Within the lines below, find those that hold the string "mais" and copy each one.

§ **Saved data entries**
§
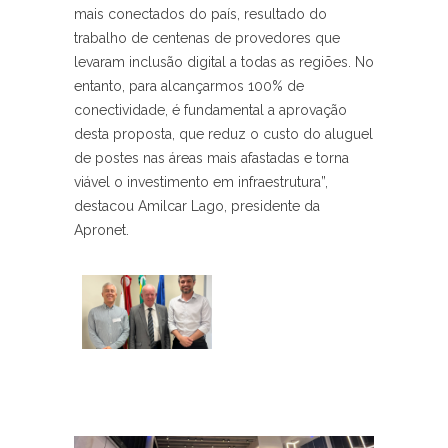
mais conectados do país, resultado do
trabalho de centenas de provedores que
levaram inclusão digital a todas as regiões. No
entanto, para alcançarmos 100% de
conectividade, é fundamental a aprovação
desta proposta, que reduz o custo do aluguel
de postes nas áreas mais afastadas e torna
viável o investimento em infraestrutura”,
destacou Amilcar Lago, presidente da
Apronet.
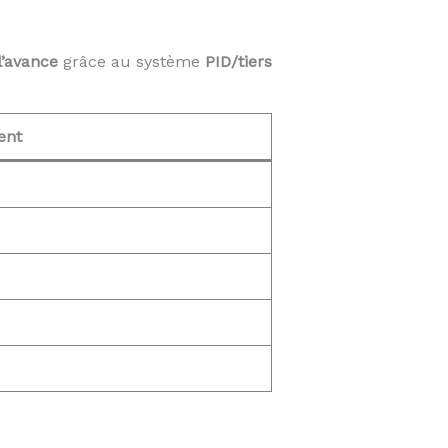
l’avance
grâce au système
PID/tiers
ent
§
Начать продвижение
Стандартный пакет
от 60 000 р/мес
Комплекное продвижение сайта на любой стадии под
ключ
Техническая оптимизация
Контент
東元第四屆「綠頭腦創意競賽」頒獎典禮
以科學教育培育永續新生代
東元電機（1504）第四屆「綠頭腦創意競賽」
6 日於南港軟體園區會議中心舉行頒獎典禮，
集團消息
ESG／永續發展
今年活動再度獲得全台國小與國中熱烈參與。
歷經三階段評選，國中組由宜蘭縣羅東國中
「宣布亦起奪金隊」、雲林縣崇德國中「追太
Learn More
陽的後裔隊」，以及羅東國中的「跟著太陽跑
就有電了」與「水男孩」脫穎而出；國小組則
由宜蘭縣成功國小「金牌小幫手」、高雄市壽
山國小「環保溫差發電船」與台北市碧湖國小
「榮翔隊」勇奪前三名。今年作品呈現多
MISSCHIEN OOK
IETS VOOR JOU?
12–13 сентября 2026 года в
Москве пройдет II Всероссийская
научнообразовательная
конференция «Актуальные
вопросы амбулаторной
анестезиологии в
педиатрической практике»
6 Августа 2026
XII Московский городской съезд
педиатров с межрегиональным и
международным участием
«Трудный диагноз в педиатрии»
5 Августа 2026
§
§ **Answer to the problem**
mais conectados do país, resultado do
de postes nas áreas mais afastadas e torna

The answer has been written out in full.